The trouble comes when the movie keeps dipping into darker, sleazier territory involving pornography and vice. This isn't unfamiliar ground for a Shane Black movie, but with guileless Holly tagging along to the adult entertainment stars' parties and Holland being a little too much of a walking mess around her, it gets really uncomfortable to watch in a hurry. Also, frankly, the twists and turns of the plotting make absolutely no sense. When you go back and track exactly what Amelia's plan was, it's ridiculous, and not in a good way. "The Nice Guys" doesn't work very well as a murder mystery, which undercuts a lot of what's going on in the rest of the movie. I also found both of the leads oddly underwritten. The performances are fine - and in the case of Ryan Gosling more than fine - but both of these poor schlubs feel like echoes of Black's earlier, better characters.

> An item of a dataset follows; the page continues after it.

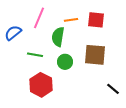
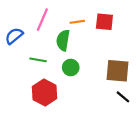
brown square: (95, 55) -> (117, 71), moved

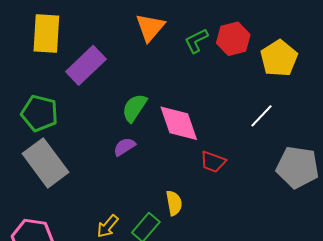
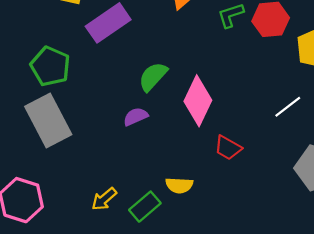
pink diamond: (179, 123) -> (198, 101), turned 36
yellow semicircle: (174, 203) -> (179, 185), turned 95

Thankfully what does work is the humor. It is so much fun watching Holland and Jackson bumble their way into and out of all kinds of trouble. The little subversions of common action movie tropes are especially gleeful - Holland is constantly injuring himself trying to do the usual cool badass maneuvers, and even loses a fight to a bathroom stall door. Ryan Gosling is hysterical throughout, with absolutely no fear of making himself look like an idiot. Extra points for the recurring girly screams. Russell Crowe, by contrast, is mostly playing straight man, but he's got good chemistry with both Gosling and precocious little Angourie Rice. There's also a good collection of minor characters. Matt Bomer shows up as a stone-faced hitman, Kim Basinger plays a Department of Justice suit, with Yaya DaCosta as her assistant, and Beau Knapp and Keith David get to be the sinister goons.

Honestly, I'm really tempted to give this one a pass because there's so much in the film that I like - the weird jaunts into fantasy, the fantastic fight and chase sequences, the colorful recreations of 1970s Los Angeles, and especially the smarter bits of dialogue. And then I think about those scenes of Holly and Jackson interacting, that are supposed to be the heartwarming center of the film emotionally, and assure us that the "nice guys" really are heroes inside. They simply do not work, at least not in the context of the movie surrounding them. It seems so petty of me to get stuck on this, because so much else in the film does work, but if the basic underpinnings of the story are faulty, the whole movie suffers. Somewhere there's a darker, grittier version of "The Nice Guys" and there's a lighter, more comedic version of "The Nice Guys," and I suspect both of them would be better than what ended up onscreen.